After a gap of almost twenty years (when I was submerged in my advertising work), I wrote my first short story on this desk. It was called ‘The Cold’, and it was first published in The Caravan magazine. It was the opening story of my first collection, Savithri’s Special Room and Other Stories (HarperCollins, 2016). I later wrote two novels, The Town That Laughed (Aleph Book Company, 2018) and The Oracle of Karuthupuzha (Aleph Book Company, 2021). I hadn’t planned the ending of The Oracle while working on its plot. I had left it open, deciding to let it come as it came while writing. My eureka moment was the morning I wrote that ending. Believe me, I had no idea of time, no surroundings, no hunger or thirst until I had finished. I felt my grandmother Savithri’s presence once or twice (I can be rather superstitious and whimsical at times) while I was writing. Nothing I wrote thus far had given me such intense pleasure or satisfaction.
If you were to trade in this place for another, what would it be?
I get stimulated by beaches and lulled by mountains. These are my favourite spots. I can imagine myself sitting by the sea and thinking about writing, but I doubt I shall actually write. In a mountain resort I am likely to be extremely soothed. I might fall asleep, but I still wouldn’t be able to write. I suppose these places might be ideal to think up material to write, to gain insights and craft new ideas, but they wouldn’t let me write my stories.

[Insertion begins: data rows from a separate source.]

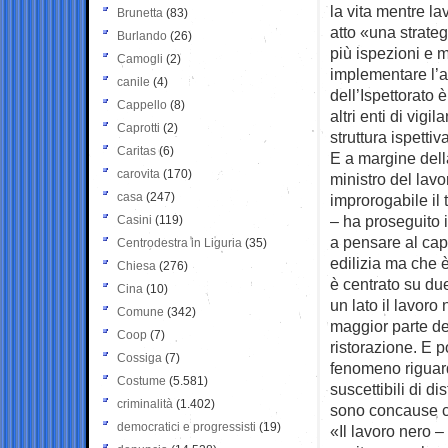
la vita mentre la
Brunetta
(83)
atto «una strateg
Burlando
(26)
più ispezioni e 
Camogli
(2)
implementare l’a
canile
(4)
dell’Ispettorato 
Cappello
(8)
altri enti di vig
Caprotti
(2)
struttura ispettiv
Caritas
(6)
E a margine della
carovita
(170)
ministro del lav
casa
(247)
improrogabile il 
– ha proseguito i
Casini
(119)
a pensare al capo
Centrodestra in Liguria
(35)
edilizia ma che è
Chiesa
(276)
è centrato su due
Cina
(10)
un lato il lavoro
Comune
(342)
maggior parte del
Coop
(7)
ristorazione. E poi
Cossiga
(7)
fenomeno riguard
Costume
(5.581)
suscettibili di di
criminalità
(1.402)
sono concause co
democratici e progressisti
(19)
«Il lavoro nero –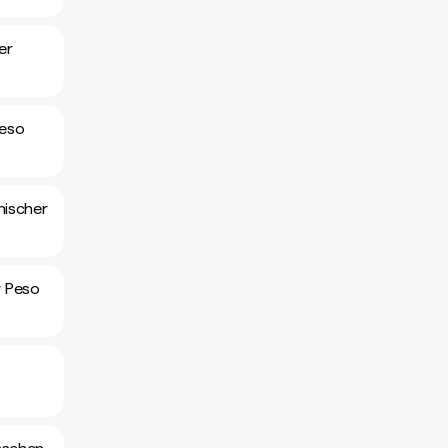
er
Peso
nischer
r Peso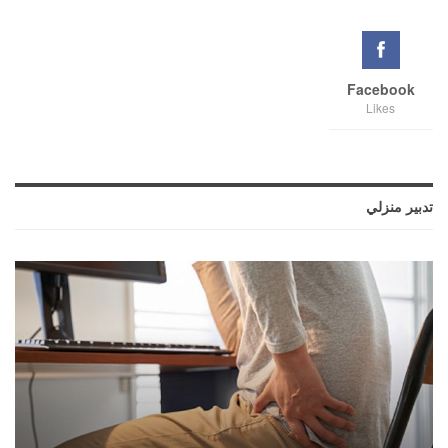
Facebook
Likes
تدبير منزلي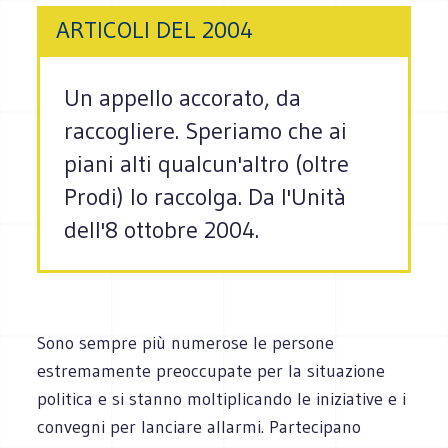
ARTICOLI DEL 2004
Un appello accorato, da
raccogliere. Speriamo che ai
piani alti qualcun'altro (oltre
Prodi) lo raccolga. Da l'Unità
dell'8 ottobre 2004.
Sono sempre più numerose le persone
estremamente preoccupate per la situazione
politica e si stanno moltiplicando le iniziative e i
convegni per lanciare allarmi. Partecipano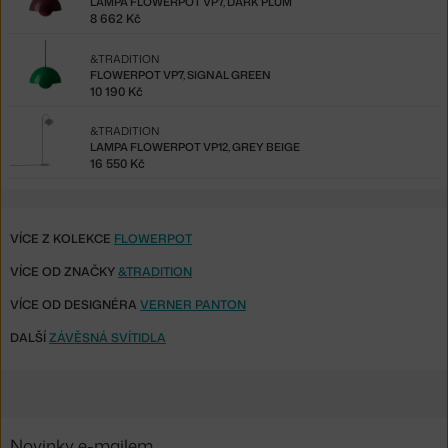
LAMPA FLOWERPOT VP7, DARK PLUM
8 662 Kč
&TRADITION
FLOWERPOT VP7, SIGNAL GREEN
10 190 Kč
&TRADITION
LAMPA FLOWERPOT VP12, GREY BEIGE
16 550 Kč
VÍCE Z KOLEKCE
FLOWERPOT
VÍCE OD ZNAČKY
&TRADITION
VÍCE OD DESIGNÉRA
VERNER PANTON
DALŠÍ
ZÁVĚSNÁ SVÍTIDLA
Novinky e-mailem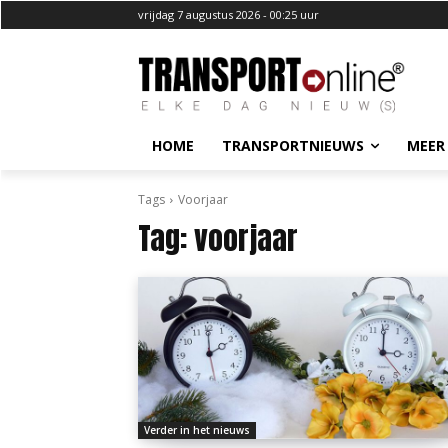
vrijdag 7 augustus 2026 - 00:25 uur
HOME
TRANSPORTNIEUWS
MEER
Tags
Voorjaar
Tag:
voorjaar
Verder in het nieuws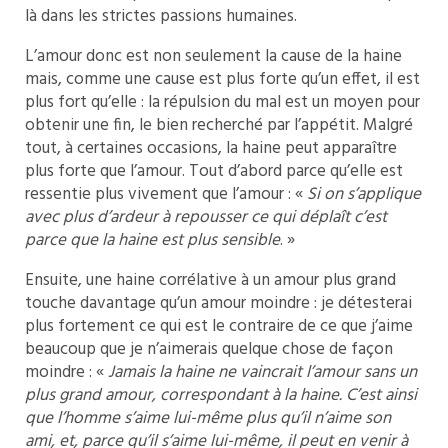
là dans les strictes passions humaines.
L’amour donc est non seulement la cause de la haine
mais, comme une cause est plus forte qu’un effet, il est
plus fort qu’elle : la répulsion du mal est un moyen pour
obtenir une fin, le bien recherché par l’appétit. Malgré
tout, à certaines occasions, la haine peut apparaître
plus forte que l’amour. Tout d’abord parce qu’elle est
ressentie plus vivement que l’amour : «
Si on s’applique
avec plus d’ardeur à repousser ce qui déplaît c’est
parce que la haine est plus sensible
. »
Ensuite, une haine corrélative à un amour plus grand
touche davantage qu’un amour moindre : je détesterai
plus fortement ce qui est le contraire de ce que j’aime
beaucoup que je n’aimerais quelque chose de façon
moindre : «
Jamais la haine ne vaincrait l’amour sans un
plus grand amour, correspondant à la haine. C’est ainsi
que l’homme s’aime lui-même plus qu’il n’aime son
ami, et, parce qu’il s’aime lui-même, il peut en venir à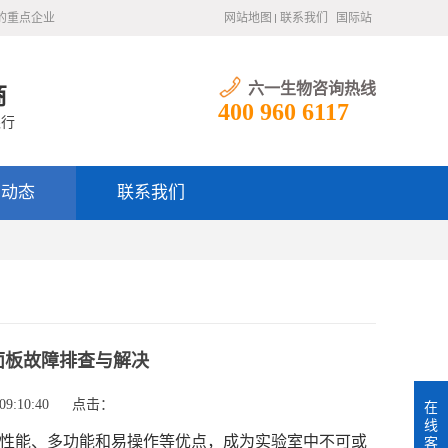
的重点企业
网站地图
联系我们
国际站
六一生物咨询热线
商
400 960 6117
银行
闻动态
联系我们
示面板故障排查与解决
9:10:40
点击：
在
线
高性能、多功能和易操作等优点，成为实验室中不可或
客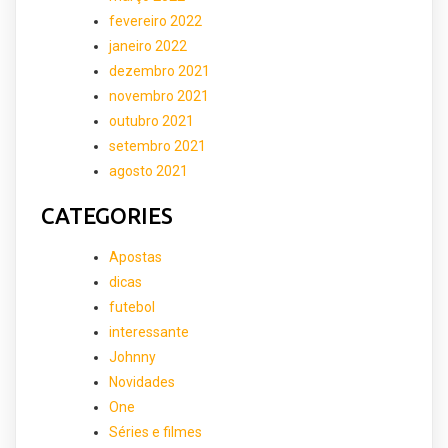
fevereiro 2022
janeiro 2022
dezembro 2021
novembro 2021
outubro 2021
setembro 2021
agosto 2021
CATEGORIES
Apostas
dicas
futebol
interessante
Johnny
Novidades
One
Séries e filmes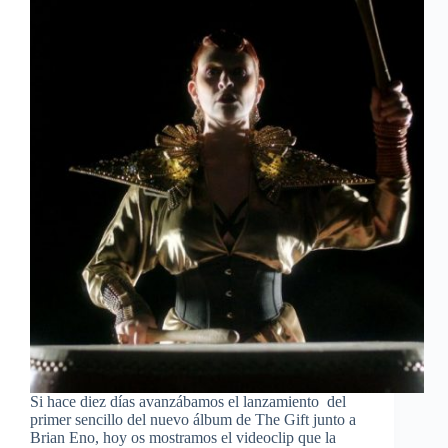
Si hace diez días avanzábamos el lanzamiento del
primer sencillo del nuevo álbum de The Gift junto a
Brian Eno, hoy os mostramos el videoclip que la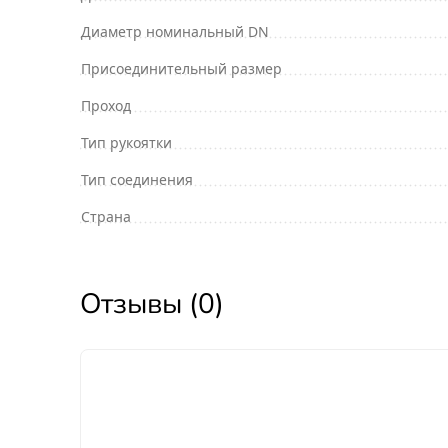
Диаметр номинальный DN
Присоединительный размер
Проход
Тип рукоятки
Тип соединения
Страна
Отзывы (0)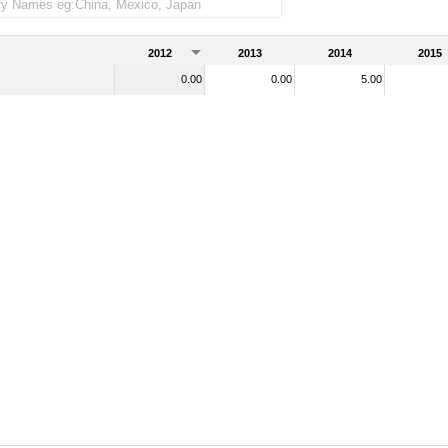
tal de mercader as importadas)
2012
2013
2014
2015
0.00
0.00
5.00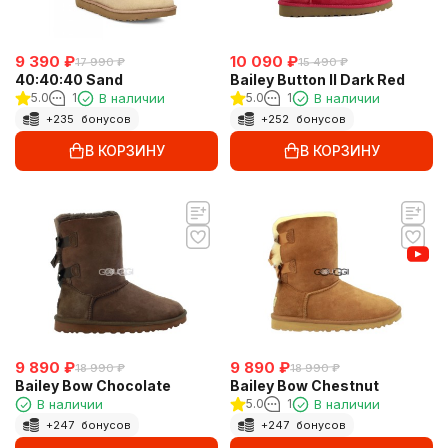
9 390
₽
10 090
₽
17 990
₽
15 490
₽
40:40:40 Sand
Bailey Button II Dark Red
5.0
1
В наличии
5.0
1
В наличии
+
235
бонусов
+
252
бонусов
В КОРЗИНУ
В КОРЗИНУ
9 890
₽
9 890
₽
18 990
₽
18 990
₽
Bailey Bow Chocolate
Bailey Bow Chestnut
В наличии
5.0
1
В наличии
+
247
бонусов
+
247
бонусов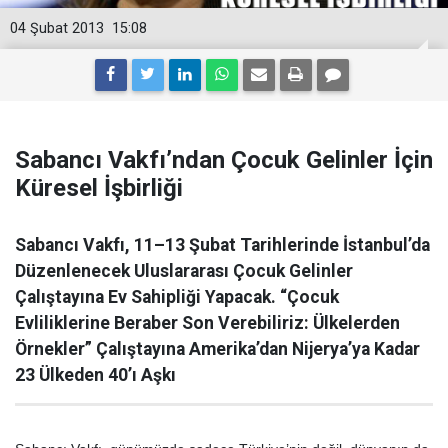
04 Şubat 2013
15:08
Sabancı Vakfı’ndan Çocuk Gelinler İçin
Küresel İşbirliği
Sabancı Vakfı, 11–13 Şubat Tarihlerinde İstanbul’da
Düzenlenecek Uluslararası Çocuk Gelinler
Çalıştayına Ev Sahipliği Yapacak. “Çocuk
Evliliklerine Beraber Son Verebiliriz: Ülkelerden
Örnekler” Çalıştayına Amerika’dan Nijerya’ya Kadar
23 Ülkeden 40’ı Aşkı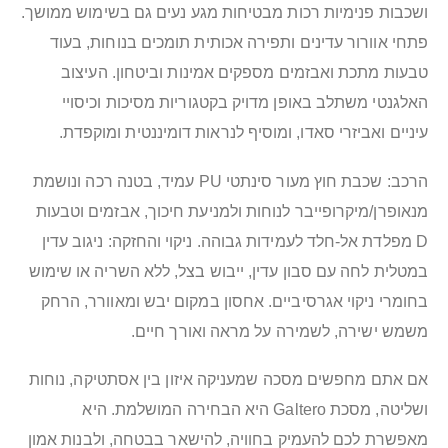
ושכבות פנימיות רכות מבטיחות מגע נעים גם בשימוש ממושך.
פתחי אוורור עדינים ותפירה אכותית תומכים בנוחות, בעוד
טבעות מתכת ואבזמים מספקים אמינות וביטחון. העיצוב
האלגנטי משתלב באופן מדויק בקטגוריות מסיכות וכיסויי
עיניים ואביזרי סאדו, ומוסיף לנראות דומיננטית ומוקפדת.
הרכב: שכבת חוץ מעור סינתטי PU עמיד, בטנה רכה ונושמת
מנאופרן/מיקרופייבר לנוחות ולמניעת חיכוך, אבזמים וטבעות
D מפלדת אל-חלד לעמידות גבוהה. ניקוי והחזקה: ניגוב עדין
במטלית לחה עם סבון עדין, ייבוש בצל, ללא השריה או שימוש
בחומרי ניקוי אגרסיביים. אחסון במקום יבש ומאוורר, הרחק
משמש ישירה, לשמירה על מראה ואורך חיים.
אם אתם מחפשים מסכה שמעניקה איזון בין אסתטיקה, נוחות
ושליטה, מסכת Galtero היא הבחירה המושלמת. היא
מאפשרת לכם להעמיק בחוויה, להישאר בבטחה, ולבנות אמון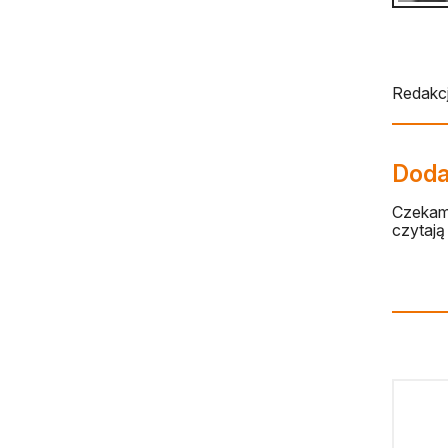
Redakcj
Dodaj
Czekamy
czytają 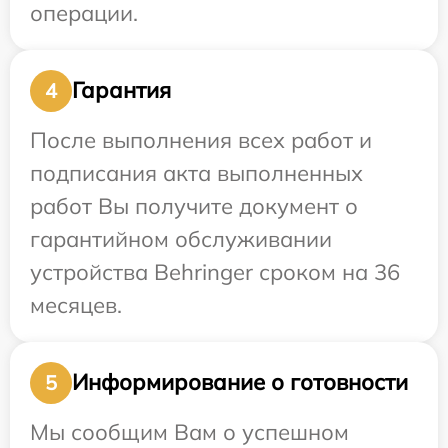
операции.
Гарантия
4
После выполнения всех работ и
подписания акта выполненных
работ Вы получите документ о
гарантийном обслуживании
устройства Behringer сроком на 36
месяцев.
Информирование о готовности
5
Мы сообщим Вам о успешном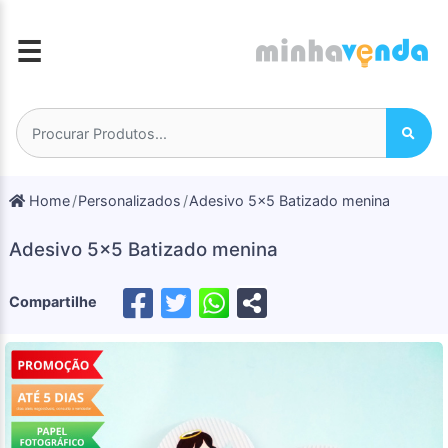
☰
Home
Personalizados
Adesivo 5x5 Batizado menina
Adesivo 5x5 Batizado menina
Compartilhe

Once a dear family friend (we call him Menon Uncle) put the idea of a treehouse into my head. He is a great architect, and he suggested it for the house we are building in Kerala. I think a treehouse on the countryside would be an ideal place for me, with its world of green all around, and nothing to listen to but the birds. I would still want the inner walls to be a bright yellow. I would still need a Macbook and my old desktop. A pinup board in front with pictures of children and dogs, and veterinary prescriptions. That would make it no different from where I am now. Better not trade.
Creative Corner is a series about writers, artists, musicians, founders and other creative individuals and their relationships with their workspaces.